After killing Luc, Martin arrives to have a drink at a bar by a river. That is where Lili works. He has no money and at the end of the night, fascinated by the young man, she arranges for the fugitive to take a room at a local hotel. When she arrives home, her son tells her the story in the cemetery, as it was a dream he had, but she realizes that it actually happened and the convict is the man she just left in the hotel. The celebration in honor of the Holy Communion goes on with little family harmony after Thomas wishes that an atomic bomb would destroy his school. The grandmother tries to keep the family together.

Alice, the convicts' shared girlfriend comes, gun in hand, to help them escape to Tangier. They have been inseparable for years. Martin tells her that he was forced to kill Luc. Lili's suspicions are confirmed when she witnesses the efforts of Martin and Alice to hide the corpse in a graveyard. Martin lets her go and leaves the town with Alice. He changed his mind shortly after and returns to the village alone and goes to the bar in search of Lili. They are smitten by each other and by night, she takes the bold decision to run away with him without a hint of regret or lingering doubt.

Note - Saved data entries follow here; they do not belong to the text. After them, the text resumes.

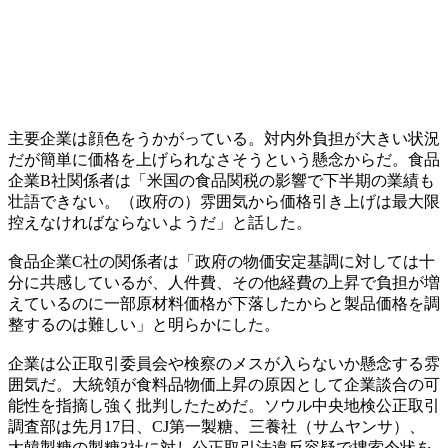
主要企業は顔色をうかがっている。対内外負担が大きい状況
だが簡単に価格を上げられなさそうという懸念からだ。食品
企業B社関係者は「米国の食品関税の影響で下半期の業績も
壮語できない。（政府の）雰囲気から価格引き上げは最大限
控えなければならないようだ」と話した。
食品企業C社の関係者は「政府の物価安定基調に対しては十
分に共感しているが、人件費、その他経費の上昇で負担が増
えているのに一部原材料価格が下落したからと製品価格を調
整するのは難しい」と明らかにした。
企業は公正取引委員会や検察のメスが入らないか懸念する雰
囲気だ。大統領が食料品物価上昇の原因として企業談合の可
能性を指摘し強く批判したためだ。ソウル中央地検公正取引
調査部は先月17日、CJ第一製糖、三養社（サムヤンサ）、
大韓製糖の製糖3社に対し公正取引法違反容疑で捜索令状を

Before escaping with the convict, Lili tells her mother what she plans to do, but does not change her mind in spite of her mother's protests.

The boy's teacher and confessor confronts him with the published news of the two escapees and pressures him to tell the truth to the authorities. That same stormy night, Thomas escapes from the boarding school to see his mother, but when he arrives to her house, he discovers Lili and Martin making love. Thomas runs and when Martin goes after him, Alice who has also come, shoots Martin. Shortly after, Alice kills herself smashing her sport car against a wall.

The next morning Lili goes to see Thomas who is staying with his father, but Maurice only allows her to see him without revealing that she is there. Later, at the police station, Lili tells the truth and incriminates herself. She leaves the village detained in a police van. At the same time, Thomas is seen riding his bike.

==Cast==
- Catherine Deneuve as Lili
- Wadeck Stanczak as Martin
- Nicholas Giraudi as Thomas
- Danielle Darrieux as Grandmother
- Victor Lanoux as Maurice
- Jean-Claude Adelin as Luc
- Jean Bousquet as Grandfather
- Claire Nebout as Alice

==Production==
The film was shot along the Garonne river, straddling the Lot-et-Garonne and Tarn-et-Garonne departments, including in the villages of Clermont-Soubiran and Auvillar.

==Themes==
The title is a bit misleading since Le Lieu du crime is not a noir thriller or a mystery. It is a family drama with psychological undertones. Director André Téchiné is especially drawn to the exploration of family affairs as can be seen in his acclaimed film: My Favorite Season (1993), also starring Catherine Deneuve.

The film shares with most of Téchiné's work a restless camera movement and seemingly casual editing that suggest a nervous, intense curiosity, equivalent to an artist's rapid sketching. The French countryside serves here as an ironic backdrop for two kinds of characters: those living repressed lives in a stifling bourgeois environment and those, more uninhibited, who play out a series of violent passions, with the boy caught in the middle. Téchiné's tight, emotionally suppressed, direction worked within the codes of melodrama. The film's two concerns are repression and freedom.

==Awards==
The film was nominated for Palme d'Or at the 1986 Cannes Film Festival. In 1987 the film received a César Award nomination for Best Supporting Actress (Danielle Darrieux).